Starting with this last question,the answer is quite simple: no. Historically, space missions have not been built on sustainability for decades. Recent developments in reusable rocket programs such as SpaceX are a welcome change. Other potential new missions of the European Space Agency ESA will capture old, unused satellites using nets. Then the satellites will be destroyed by pulling them to Earth, where they will evaporate in the atmosphere. This does not take away that most space missions still create lots of space debris. Since the launch of the Russian Sputnik 1 in 1957, over 6000 space missions have been completed of which only a handful did not leave any or barely any debris behind. Almost every space mission consists of a phase in which large parts of the rocket are released or shot off. In this process, thousands of small pieces of paint, metal or other debris come free. Countries have drafted rules to limit this, nonetheless a substantial amount of debris is still released at every launch. Launching has increased, without taking drastic actions against the waste we leave behind. However, an increasing number of space travel companies and organizations are now committed to creating sustainable space travel. Sadly, this does not solve the problem of all the debris that is already present in space.

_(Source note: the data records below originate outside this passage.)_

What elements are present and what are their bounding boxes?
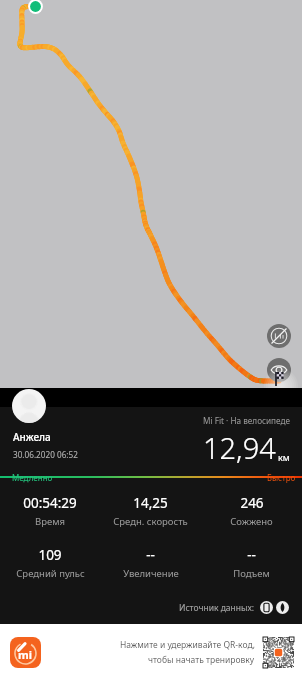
staticText: Анжела xyxy=(13,430,51,444)
staticText: Время xyxy=(35,515,65,528)
staticText: Mi Fit · На велосипеде xyxy=(203,415,290,426)
staticText: 14,25 xyxy=(133,494,168,512)
button[interactable]: -- xyxy=(100,546,201,580)
staticText: чтобы начать тренировку xyxy=(148,654,255,666)
button[interactable]: 14,25 xyxy=(100,494,201,528)
button[interactable]: Open Mi Fit xyxy=(10,637,41,668)
staticText: Быстро xyxy=(267,472,296,483)
button[interactable]: -- xyxy=(201,546,302,580)
staticText: Нажмите и удерживайте QR-код, xyxy=(120,639,255,651)
button[interactable]: Toggle speed units xyxy=(267,324,291,348)
button[interactable]: 246 xyxy=(201,494,302,528)
staticText: 30.06.2020 06:52 xyxy=(13,449,78,460)
staticText: Подъем xyxy=(233,567,270,580)
button[interactable]: QR code xyxy=(263,637,294,668)
staticText: -- xyxy=(146,546,155,564)
button[interactable]: 00:54:29 xyxy=(0,494,100,528)
staticText: Средний пульс xyxy=(16,567,85,580)
staticText: Медленно xyxy=(12,472,53,483)
button[interactable]: Toggle map overlay xyxy=(267,358,291,382)
staticText: 00:54:29 xyxy=(23,494,77,512)
button[interactable]: Profile photo xyxy=(12,389,46,423)
button[interactable]: 109 xyxy=(0,546,100,580)
button[interactable]: Источник данных: xyxy=(179,601,289,614)
staticText: Средн. скорость xyxy=(113,515,188,528)
staticText: 246 xyxy=(240,494,264,512)
staticText: км xyxy=(278,451,290,463)
staticText: 12,94 xyxy=(203,428,276,467)
staticText: Источник данных: xyxy=(179,602,255,614)
staticText: Сожжено xyxy=(230,515,273,528)
staticText: mi xyxy=(18,647,33,662)
staticText: 109 xyxy=(38,546,62,564)
staticText: -- xyxy=(247,546,256,564)
staticText: Увеличение xyxy=(123,567,179,580)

The ESA estimates that over 128 million pieces of space debris bigger than a millimeter rotate around the Earth. Each of these pieces, however small, could be dangerous for satellites. The high speed of about 42000 km/u makes even small objects a threat. A lick of paint can hit a fragile satellite as hard as a bullet could on Earth. However, not only small debris pieces can be a danger, broken or old satellites that are no longer used can also collide with active space devices. For example, a collision happened between an unused Soviet probe Kosmos 2251 and the Iridium 33, which Russians used for telecommunication, in 2009. Despite the computing power of modern computers, the predicted paths of these satellites were wrongly calculated. They should have missed each other by 500 meter, but hit full frontal and were ripped to pieces. It had relatively few consequences for Russian callers, because the Iridium 33 was a part of a bigger group of satellites with the same function. The impact would have been far greater for countries that rely only a couple of satellites for their telecommunication. Collisions are scarce, but nonetheless real and dangerous.

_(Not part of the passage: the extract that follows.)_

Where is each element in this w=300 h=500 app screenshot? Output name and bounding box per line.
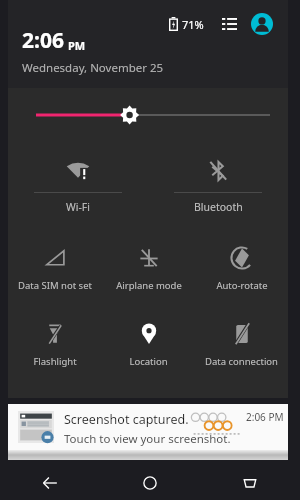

The international space station ISS has been cleared once when a satellite was predicted to hit it. Performing maneuvers to avoid hitting each other is an insanely precise progress. First of all, there has to be a reason to dodge, after which it is determined which party should sidestep. Finally, valuable fuel is used to dodge the other party. Afterwards, it often turns out that the dodging was not necessary at all, as the devices would have missed each other anyway. Satellites such as the Hubble Space Telescope, being the most expensive telescope ever built with a price tag of nine billion dollars, ideally avoids collisions. Otherwise the high-quality astronomical research that is performed with the telescope all day long for 11,000 euros per second would need to be put on hold. If any damage still does occur, who is then responsible for it?

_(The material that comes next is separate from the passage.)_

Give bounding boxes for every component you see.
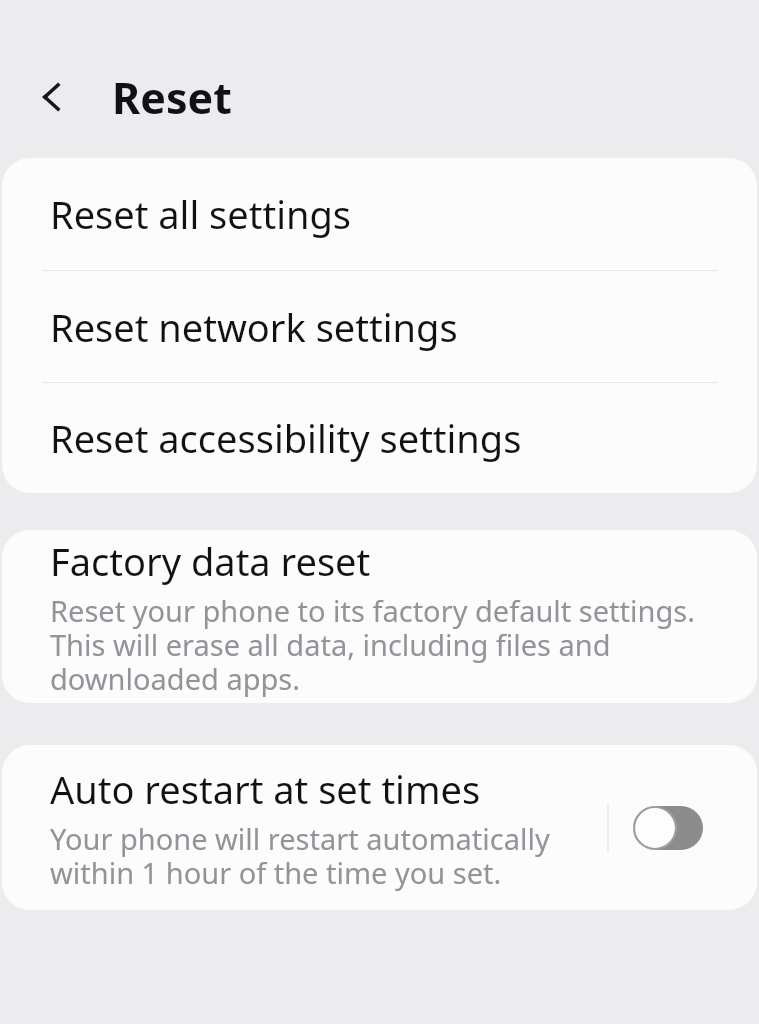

According to professor of space law at Leiden University Tanja Masson-Zwaan there are many non-binding, international declarations and treaties about this topic that are supported by all the big players on the spatial world stage. A company that wants to launch objects to space makes thorough, binding agreements with the country from which they operate. These agreements are about waste reduction, liability and responsible use of space. Eventually, this means that a country can be held accountable for any potential harm or accidents and they can be sent to the International Court of Justice in Den Haag by the accusing parties. Fortunately, though unfortunate from a judicial perspective, this has never happened. No major accidents have taken place, but as a consequence no case law exists. Therefore a first case would be extra interesting, as it would create clarity on the consequences of neglecting space.

For now the situation is not yet distressing, but it is concerning. Countries have not made any large, binding, international treaties for years now, as no country wants to give up their sovereignty for the greater good. This causes pressure for national authorities to demand stricter requirements from space travel companies. Despite all this, space waste is not a hot topic in politics, even though the problem slowly grows. Let’s hope the rules on space waste grow quicker than the problem.